Mackenzie’s face went hard. “I didn’t — you’re not even cops—” he spluttered.
“You didn’t tell them either!” Mark said. I wondered whether he was vibing or just bluffing, but Mackenzie’s surprise seemed to show he was right. “I trust you know how they feel about withholding evidence? You keep secrets, the wrong person could go to jail. Or die. Including you.”
You big hypocrite, I thought. But I wasn’t going to crimp his style.
“They already got the murderer,” Mackenzie snapped. “That scammer bastard.”
“Wrong! He had a rock-solid alibi and now he’s free.”
Mackenzie gaped.
“And now both your daughters are dead,” Mark ground on, “and you’re suing him for their millions. The millions you couldn’t inherit until they were both dead.”
The old man’s face was blanching nearly white. “I have a rock-solid alibi too!” he babbled. “They can’t come after me!”
“They can and they will,” Mark said. “You’ve got the only motives that tie all the murders together. Money and revenge. Maybe you tried to take out Hollister and drained the wrong plane. Or maybe you meant to take out Waterbury — he was collateral damage so you could watch Hollister burn. Maybe you want Hollister alive to see your big comeback with your dead daughters’ fortune.”
Mackenzie was panicking, flapping his bony hands like a trapped turkey. “How dare you!” he choked. “How dare you!”

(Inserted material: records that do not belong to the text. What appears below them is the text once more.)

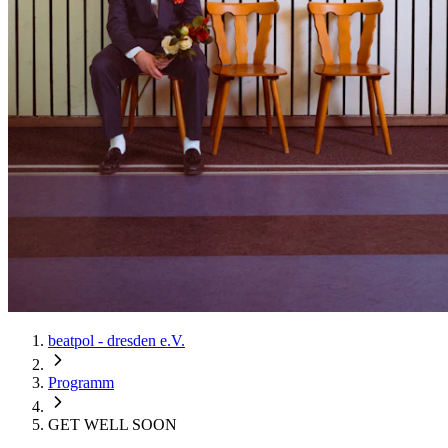
beatpol - dresden e.V.
Programm
GET WELL SOON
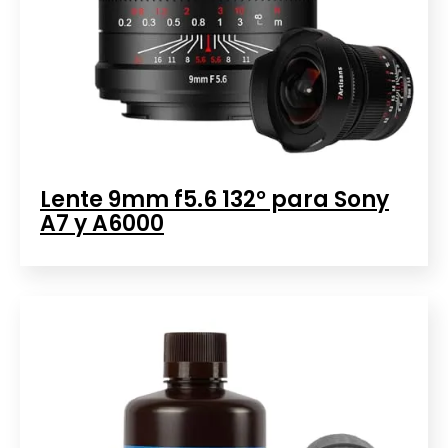
Lente 9mm f5.6 132° para Sony
A7 y A6000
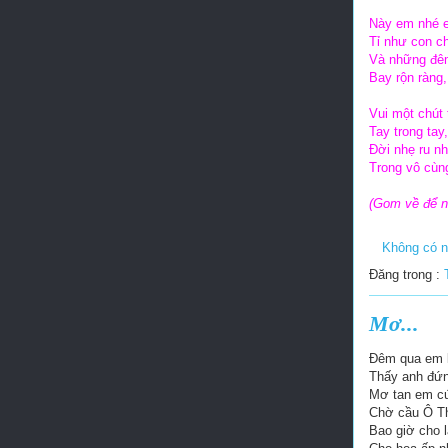
Này em nhé e
Tỉ như con c
Và những đêm
Bay rộn ràng,
Vui một chút
Tay trong ta
Đời nhẹ ru nh
Trong vô cùn
(Gom v
ề
đ
ể 
Không có n
Đăng trong :
Mơ...
Đêm qua em 
Thấy anh đứn
Mơ tan em cứ
Chờ cầu Ô T
Bao giờ cho 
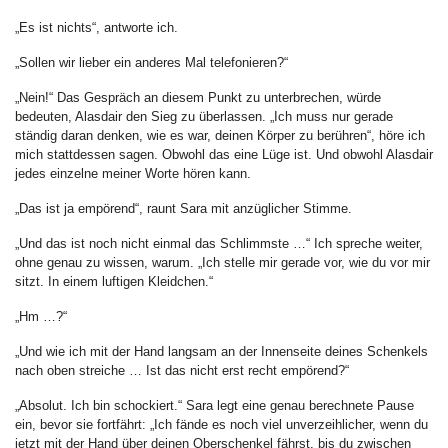
„Es ist nichts“, antworte ich.
„Sollen wir lieber ein anderes Mal telefonieren?“
„Nein!“ Das Gespräch an diesem Punkt zu unterbrechen, würde
bedeuten, Alasdair den Sieg zu überlassen. „Ich muss nur gerade
ständig daran denken, wie es war, deinen Körper zu berühren“, höre ich
mich stattdessen sagen. Obwohl das eine Lüge ist. Und obwohl Alasdair
jedes einzelne meiner Worte hören kann.
„Das ist ja empörend“, raunt Sara mit anzüglicher Stimme.
„Und das ist noch nicht einmal das Schlimmste …“ Ich spreche weiter,
ohne genau zu wissen, warum. „Ich stelle mir gerade vor, wie du vor mir
sitzt. In einem luftigen Kleidchen.“
„Hm …?“
„Und wie ich mit der Hand langsam an der Innenseite deines Schenkels
nach oben streiche … Ist das nicht erst recht empörend?“
„Absolut. Ich bin schockiert.“ Sara legt eine genau berechnete Pause
ein, bevor sie fortfährt: „Ich fände es noch viel unverzeihlicher, wenn du
jetzt mit der Hand über deinen Oberschenkel fährst, bis du zwischen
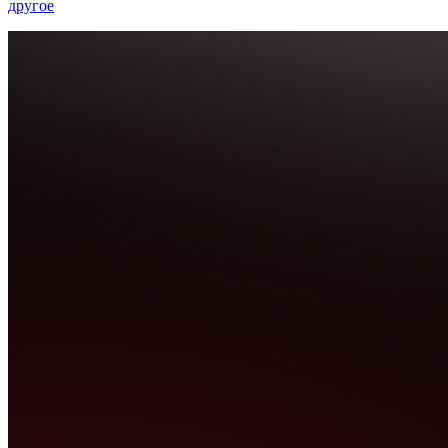
другое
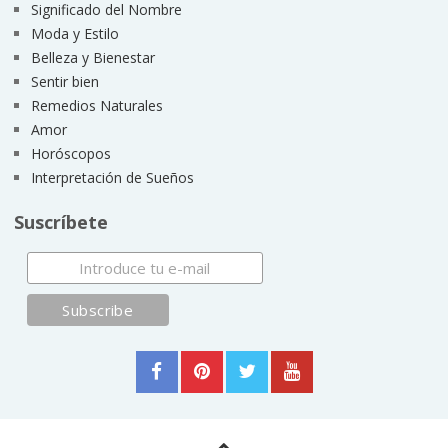
Significado del Nombre
Moda y Estilo
Belleza y Bienestar
Sentir bien
Remedios Naturales
Amor
Horóscopos
Interpretación de Sueños
Suscríbete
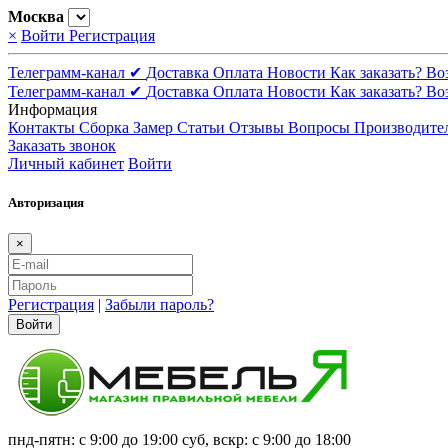
Москва
×
Войти
Регистрация
Телеграмм-канал ✔
Доставка
Оплата
Новости
Как заказать?
Во
Телеграмм-канал ✔
Доставка
Оплата
Новости
Как заказать?
Во
Информация
Контакты
Сборка
Замер
Статьи
Отзывы
Вопросы
Производите
Заказать звонок
Личный кабинет
Войти
Авторизация
×
Регистрация
|
Забыли пароль?
Войти
пнд-пятн: с 9:00 до 19:00 суб, вскр: с 9:00 до 18:00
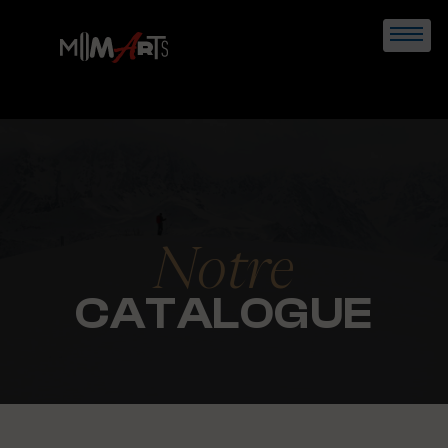
Skip
to
content
Notre
CATALOGUE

“How dare you,” Mark said, and bent down into his face. “Your damn secrets are going to get the wrong man sent to the chair!”
“I did not kill my own daughters!” Mackenzie shrieked.
From the kitchen, a new voice sliced in.
“Yes you did, Grandpa,” said Vincent. “You killed them both.”
In the kitchen doorway, the kid stood gaunt and haggard, with his face ghostly pale and dark insomnia bruises under his staring eyes.